Prokhorov Tops Rich List

Russia's most eligible bachelor, outspoken and controversial billionaire Mikhail Prokhorov, is now the country's richest man with a $14.1 billion fortune, the latest rich-list from popular business magazine Finans showed.

While many of his peers seek state bailouts and risk losing their businesses entirely, the 43-year-old former banker and mining executive, who towers over his colleagues at two meters tall, is flush with money after cashing in his assets just before the bull market turned.

Prokhorov, a former chief executive of Norilsk Nickel, came under the spotlight of the international media over two years ago when he was briefly detained in a prostitution probe at a French skiing resort.
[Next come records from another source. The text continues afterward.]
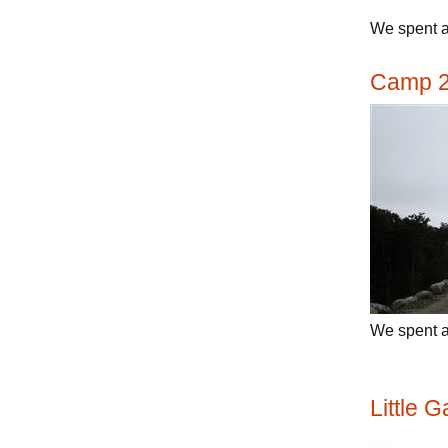
We spent a
Camp 
We spent 
Little 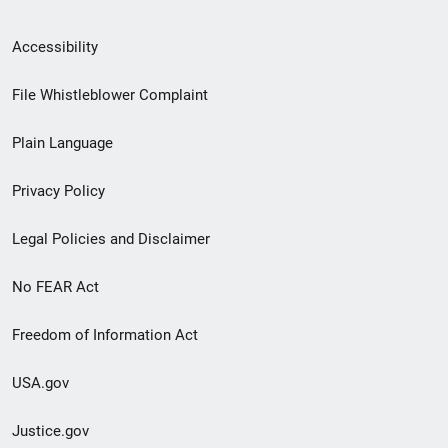
Secondary
Accessibility
Footer
File Whistleblower Complaint
link
Plain Language
menu
Privacy Policy
Legal Policies and Disclaimer
No FEAR Act
Freedom of Information Act
USA.gov
Justice.gov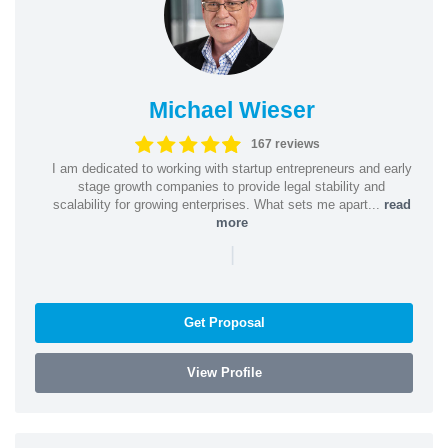
Michael Wieser
167 reviews
I am dedicated to working with startup entrepreneurs and early
stage growth companies to provide legal stability and
scalability for growing enterprises. What sets me apart...
read
more
|
Get Proposal
View Profile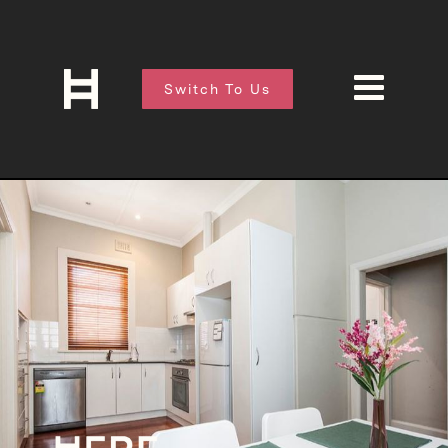
Switch To Us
He was released without charge.

Priding himself in predicting that the crisis was coming, he can view the latest rich-list as further proof that his strategy was right. The rating itself is unlikely to impress him, though.
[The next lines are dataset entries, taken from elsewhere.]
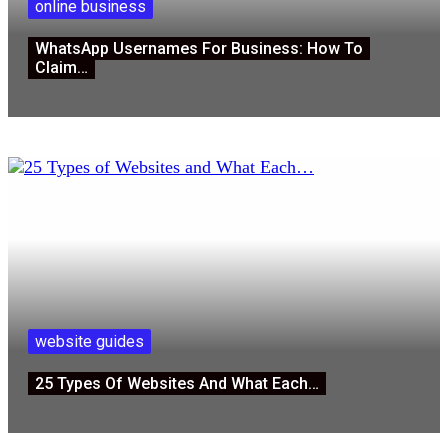
online business
WhatsApp Usernames For Business: How To
Claim…
website guides
25 Types Of Websites And What Each…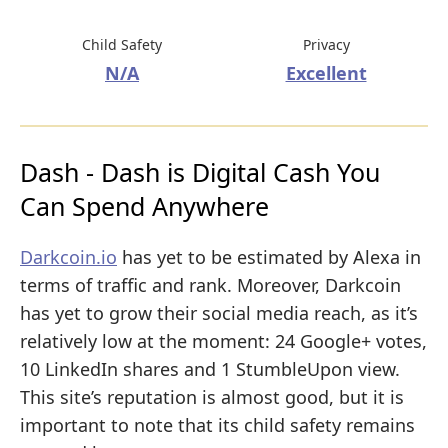
Child Safety
Privacy
N/A
Excellent
Dash - Dash is Digital Cash You
Can Spend Anywhere
Darkcoin.io
has yet to be estimated by Alexa in
terms of traffic and rank. Moreover, Darkcoin
has yet to grow their social media reach, as it’s
relatively low at the moment: 24 Google+ votes,
10 LinkedIn shares and 1 StumbleUpon view.
This site’s reputation is almost good, but it is
important to note that its child safety remains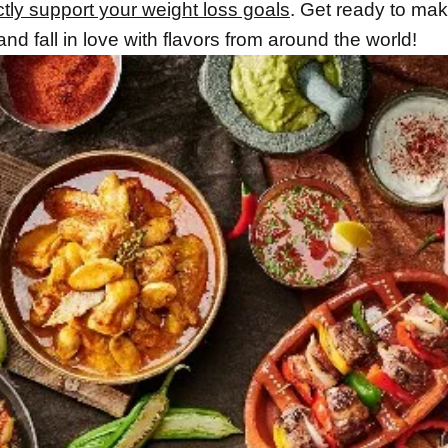
ctly support your weight loss goals
. Get ready to ma
and fall in love with flavors from around the world!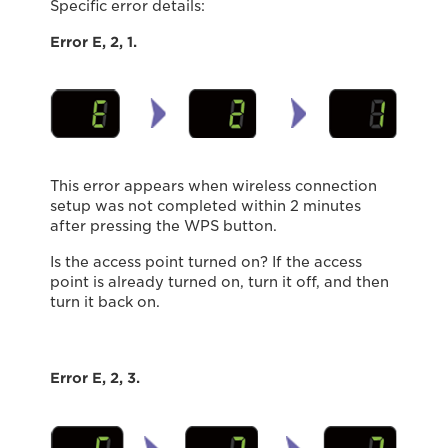
Specific error details:
Error E, 2, 1.
This error appears when wireless connection
setup was not completed within 2 minutes
after pressing the WPS button.
Is the access point turned on? If the access
point is already turned on, turn it off, and then
turn it back on.
Error E, 2, 3.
"I never think about this [expletive]," he said in November when asked about rich-lists. "When I'm in a restaurant, I don't want everybody to stop eating and look. I'm not George Michael."

Prokhorov, who enjoys biathlons, kickboxing and extreme sports, earned billions of dollars by offloading his real estate and banking assets as well as a one-quarter stake in Norilsk Nickel, the Arctic miner that supplies 20 percent of the world's nickel, to United Company RusAl in 2008.
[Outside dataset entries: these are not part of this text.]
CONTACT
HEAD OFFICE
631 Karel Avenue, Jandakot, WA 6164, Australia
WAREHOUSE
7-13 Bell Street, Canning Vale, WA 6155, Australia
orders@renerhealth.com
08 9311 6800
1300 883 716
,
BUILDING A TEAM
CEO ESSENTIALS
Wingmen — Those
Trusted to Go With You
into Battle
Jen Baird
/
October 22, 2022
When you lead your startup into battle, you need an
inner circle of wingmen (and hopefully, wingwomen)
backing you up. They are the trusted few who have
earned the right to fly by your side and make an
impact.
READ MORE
He now owns a minority stake in RusAl, whose top owner, Oleg Deripaska — last year's leader on both Finans's and U.S. magazine Forbes's rich-list — now faces major challenges as he struggles to refinance debts.

Deripaska saw his fortune plummeting nearly tenfold to $4.9 billion from $40 billion last year, according to Finans, which now rates him the eighth-richest Russian.

Finans rose in popularity last year when it ranked Deripaska as Russia's richest man. Two months later, the U.S. benchmark Forbes list followed.

Deripaska, who in recent months has lost assets in Canada and Germany put up as collateral on bank debts, has long argued that calculations of his fortune were inaccurate as they did not count his debts, which are estimated — though not confirmed by Deripaska — at over $20 billion.

Second to Prokhorov on the list came owner of English soccer club Chelsea, Roman Abramovich, who kept his position from last year although his fortune shrank to $13.9 billion from $23 billion over the last 12 months.
Abramovich was also among the earliest Russians to cash out of major industrial assets. The number of Russian billionaires halved in the last year to 49 as major developers, bankers and retailers fell out.

Last year, with 101 dollar billionaires on the Finans rich-list, Russia trailed only the United States as a home for the megarich.

Record oil and metals prices gave way to a decade-long economic boom, and cities across Russia, particularly Moscow, rapidly changed and became crammed with designer stores, sports utility vehicles and exorbitantly priced restaurants.

But a collapse in commodity and stock prices, a 35 percent ruble devaluation and high inflation slashed the number of billionaires in 2009 to below the levels of 2007 and 2006, when Finans counted 61 and 50 respectively.

Steel baron Vladimir Lisin kept his position as third-richest, although his wealth fell to $7.7 billion from $22.2 billion, while oil tycoon Vagit Alekperov from the country's No. 2 firm LUKoil jumped to fourth place with $7.6 billion.

Investor Suleiman Kerimov came fifth with $7.5 billion.